▸ **Work request**: Give back an exact copy of the lines in the records below, from the line that has "mg of chlorine" through the line that has "thoroughly with clean", and nothing besides.

Collected data
-- Opening Marker --

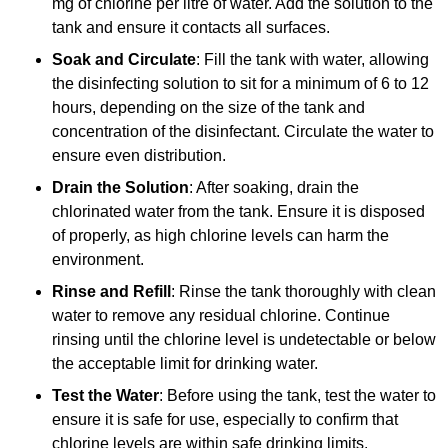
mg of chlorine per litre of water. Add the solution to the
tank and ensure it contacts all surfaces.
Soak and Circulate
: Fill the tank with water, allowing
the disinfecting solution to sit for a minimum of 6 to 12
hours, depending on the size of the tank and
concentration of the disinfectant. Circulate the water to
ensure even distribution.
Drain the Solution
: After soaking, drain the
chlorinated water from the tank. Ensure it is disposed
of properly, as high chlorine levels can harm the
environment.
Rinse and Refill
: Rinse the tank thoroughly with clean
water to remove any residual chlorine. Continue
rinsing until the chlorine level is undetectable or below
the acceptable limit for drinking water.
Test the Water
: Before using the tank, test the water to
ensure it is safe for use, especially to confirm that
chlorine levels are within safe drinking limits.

-- Closing Marker --
-- Opening Marker --

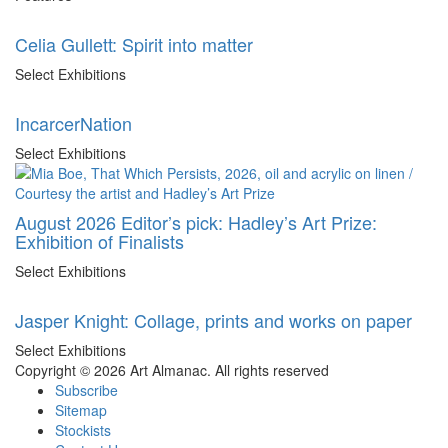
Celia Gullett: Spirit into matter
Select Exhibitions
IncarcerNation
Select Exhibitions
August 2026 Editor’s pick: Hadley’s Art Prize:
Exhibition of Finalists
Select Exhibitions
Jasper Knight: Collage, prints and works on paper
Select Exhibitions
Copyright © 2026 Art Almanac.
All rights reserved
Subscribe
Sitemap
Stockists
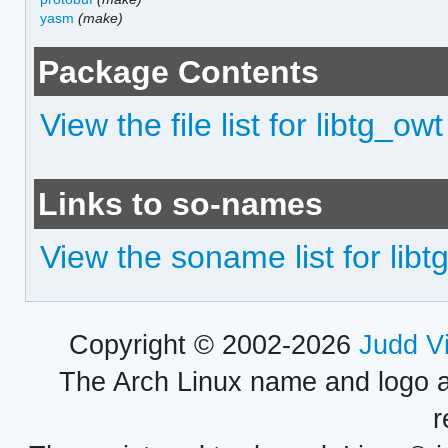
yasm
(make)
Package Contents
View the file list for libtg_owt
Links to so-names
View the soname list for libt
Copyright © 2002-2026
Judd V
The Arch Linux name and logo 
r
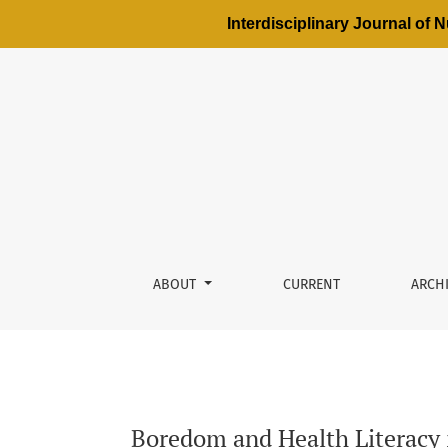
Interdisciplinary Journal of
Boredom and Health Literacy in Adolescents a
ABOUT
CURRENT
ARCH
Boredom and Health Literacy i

-- Closing Marker --

▸ **Written solution**:
mg of chlorine per litre of water. Add the solution to the
tank and ensure it contacts all surfaces.
Soak and Circulate
: Fill the tank with water, allowing
the disinfecting solution to sit for a minimum of 6 to 12
hours, depending on the size of the tank and
concentration of the disinfectant. Circulate the water to
ensure even distribution.
Drain the Solution
: After soaking, drain the
chlorinated water from the tank. Ensure it is disposed
of properly, as high chlorine levels can harm the
environment.
Rinse and Refill
: Rinse the tank thoroughly with clean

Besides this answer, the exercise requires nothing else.